The some other other questions: how much does it cost, compared to training a human? Does it actually save any time / resources if it's outputs must always be scrutinized?
That may be a question someone outside of an FDA approval process might asked. But if you have been, you understand the importance of "safety and effectiveness", and you will note there is nothing there about "cost effective" or "marketable".
It depends on how doctors view IBM's magic black box. If they grow to trust and depend on it, that could become a real problem.
People have a tendency to defer, and have a bias towards deferring to machines that seemingly behave as accurately as a calculator would with basic arithmetic.
A true crisis can arise if doctors can shift liability by claiming to have just followed Watson's results.
If you genuinely don't know how to spell something (children, ESL) then auto-correct might cause you to accept a correction to the wrong homophone and fool you into thinking it helped you.
If the doctor doesn't know how to quickly and cheaply verify the machine's guess, they'll just rubber stamp its recommendations.
Even worse, depending on how well the IBM sales team pawns this hokum off as a legitimate diagnostic tool, the next logical step will be for malpractice insurance companies forcing physicians to consult with Watson before making any decisions.
As for your analogy, you got still tragically flawed predictive text technology for free. Nobody bought iPhones for their crappy predictive text capabilities. Imagine the horror if you actually had to pay for predictive text. As it is, it's a nice to have freebie that came along with your phone, which works.... sometimes.
To me the key is how you use the system. I like the idea of using this not to help but second guess the doctor. The doctor has to make their own diagnosis. If Watson differs a arbiter has to look at it. This obviously optimizes for quality and not cost.
I don't know about that. Most of the new construction in Connecticut seems to be building medical offices for Hartford Healthcare or other medical groups.
If people require 100% accuracy out of the gate from any software then we might as well give up now. It's not as if doctors get it right all the time, if you know anyone with medical issues they've likely heard different opinions from different doctors themselves. Anything more complicated then a broken bone seems to get mixed responses about what should be done, or even what the cause of the complication is in the first place.

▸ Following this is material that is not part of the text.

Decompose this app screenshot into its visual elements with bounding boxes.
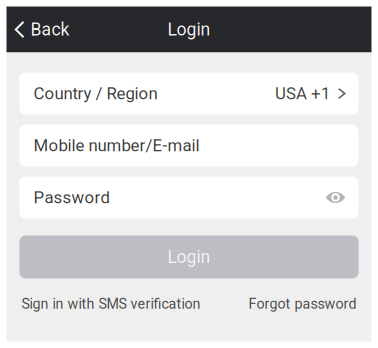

A technology in this stage of immaturity is fine to trial but IBM should be paying the hospitals not the other way round. They are doing experiments with peoples lives - again just like Theranos.
i.e. it's more like predictive text input than anything. If it makes it faster for you to diagnose, makes harder to diagnose stuff easier, and recommends the right treatment most of the time then it saves the doctor some time and energy.
The only question is whether it does that.